O.C. MUSIC REVIEW : Drama Does Not Always Play in 'Saul' : Conductor Robert Hickok instills Handel's work with theatrical sense--sometimes with impressive results, sometimes not--at Irvine Barclay Theatre.


Robert Hickok conducted the Irvine Camerata, soloists and a period-sized orchestra of modern instruments in a problematic performance of Handel's dramatic oratorio "Saul" on Wednesday at the Irvine Barclay Theatre.

Billed as a Southern California premiere, this "Saul" appeared to be substantially complete, with Hickok observing the cuts recommended by Handel specialist Winton Dean of the David-Jonathan scene and Merab's aria in which she changes her earlier haughty opinion of David. Scholars or others may dispute these claims.

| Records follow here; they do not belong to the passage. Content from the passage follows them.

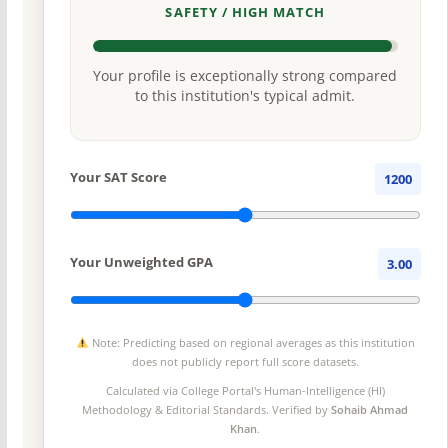
SAFETY / HIGH MATCH
Your profile is exceptionally strong compared
to this institution's typical admit.
Your SAT Score
1200
Your Unweighted GPA
3.00
Note: Predicting based on regional averages as this institution
does not publicly report full score datasets.
Calculated via College Portal's
Human-Intelligence (HI)
Methodology
& Editorial Standards. Verified by
Sohaib Ahmad
Khan
.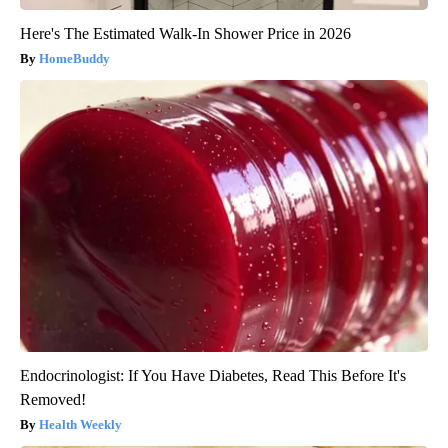
Here's The Estimated Walk-In Shower Price in 2026
HomeBuddy
Endocrinologist: If You Have Diabetes, Read This Before It's
Removed!
Health Weekly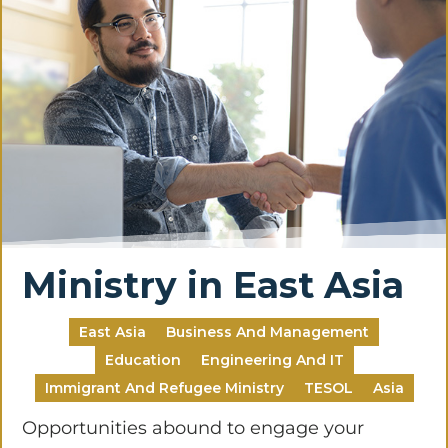
Ministry in East Asia
East Asia
Business And Management
Education
Engineering And IT
Immigrant And Refugee Ministry
TESOL
Asia
Opportunities abound to engage your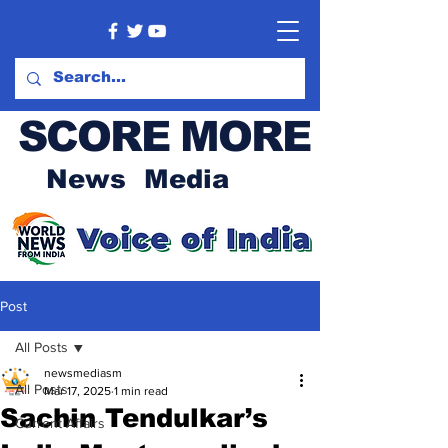
SCORE MORE
News Media
Post
All Posts
newsmediasm
All Posts
Mar 17, 2025
1 min read
Sachin Tendulkar’s
Current Affairs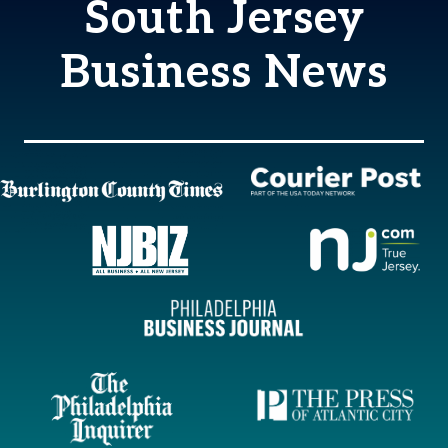
South Jersey
Business News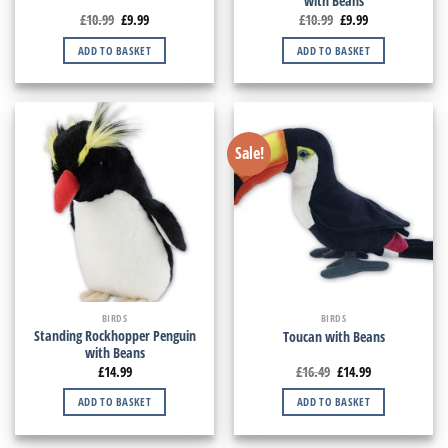
with Beans
£
10.99
£
9.99
£
10.99
£
9.99
ADD TO BASKET
ADD TO BASKET
Sale!
BIRDS
BIRDS
Standing Rockhopper Penguin
Toucan with Beans
with Beans
£
14.99
£
16.49
£
14.99
ADD TO BASKET
ADD TO BASKET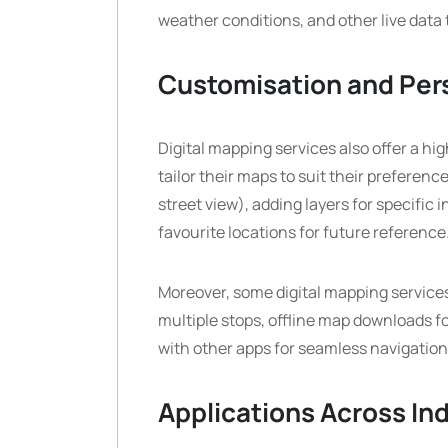
weather conditions, and other live data
Customisation and Per
Digital mapping services also offer a hi
tailor their maps to suit their preference
street view), adding layers for specific 
favourite locations for future reference
Moreover, some digital mapping services
multiple stops, offline map downloads fo
with other apps for seamless navigatio
Applications Across In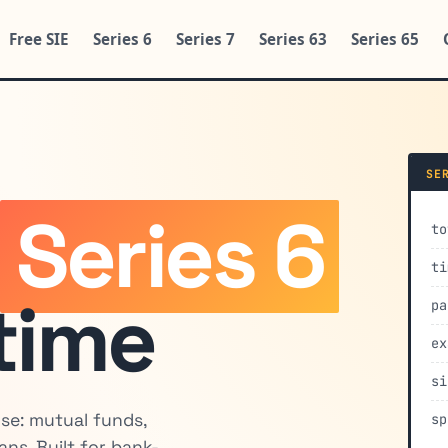
Free SIE
Series 6
Series 7
Series 63
Series 65
SE
e
Series 6
to
ti
 time
pa
ex
si
nse: mutual funds,
sp
lans. Built for bank-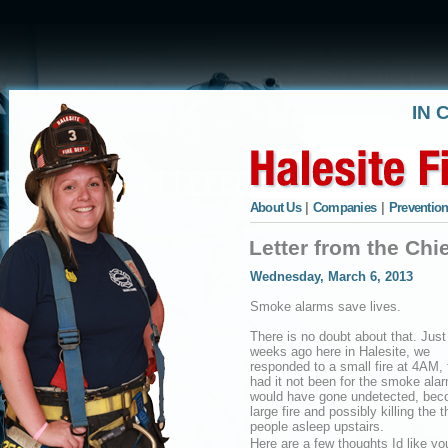
IN 
About Us
|
Companies
|
Prevention
Letter from the Ch
Wednesday, March 6, 2013
Smoke alarms save lives.
There is no doubt about that. Just
weeks ago here in Halesite, we
responded to a small fire at 4AM, 
had it not been for the smoke ala
would have gone undetected, bec
large fire and possibly killing the t
people asleep upstairs.
Here are a few thoughts Id like yo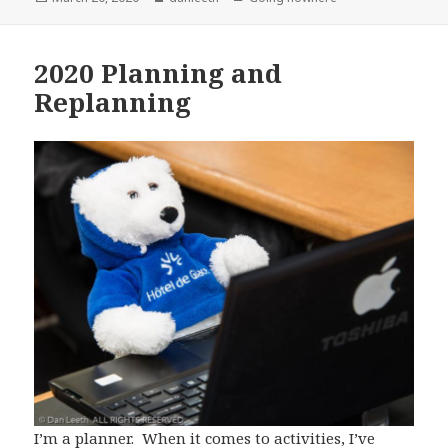
on
2020 Planning and
Replanning
I’m a planner. When it comes to activities, I’ve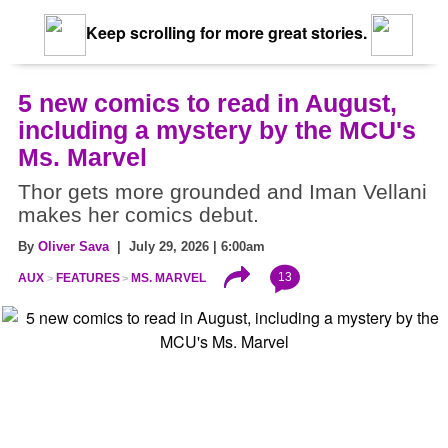
Keep scrolling for more great stories.
5 new comics to read in August,
including a mystery by the MCU's
Ms. Marvel
Thor gets more grounded and Iman Vellani
makes her comics debut.
By
Oliver Sava
| July 29, 2026 | 6:00am
13
AUX
FEATURES
MS. MARVEL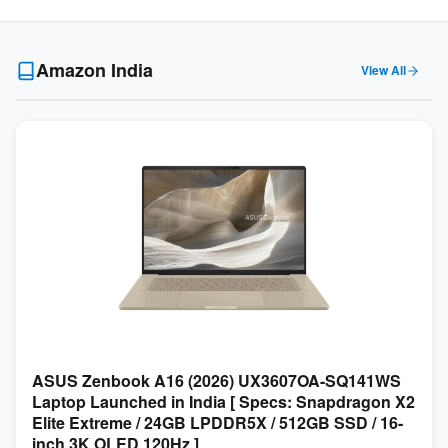
Amazon India
View All
ASUS Zenbook A16 (2026) UX3607OA-SQ141WS
Laptop Launched in India [ Specs: Snapdragon X2
Elite Extreme / 24GB LPDDR5X / 512GB SSD / 16-
inch 3K OLED 120Hz ]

To enhance the sense of the drama, the principal singers made stage entrances and exits and reacted with varying degrees of conviction to each other and to the text. Secondary characters, drawn from the chorus, stepped to the front to sing solos when required. The Ghost of Samuel, raised by the Witch of Endor, appeared in an opened light panel above the stage on the audience's left.

To sharpen the developing drama further, Hickok minimized or sometimes even eliminated pauses between individual numbers. Even so, the program ran a little over 3 1/2 hours, including intermissions.

The separate items, however, he treated with great and conflicting latitude, sometimes with impressive results. Sometimes not.

His choices of slow tempos, soft dynamics and smoothing of choral entrances suggested a style of playing Baroque music that recent historically minded practitioners have, for better or worse, rejected or strongly modified.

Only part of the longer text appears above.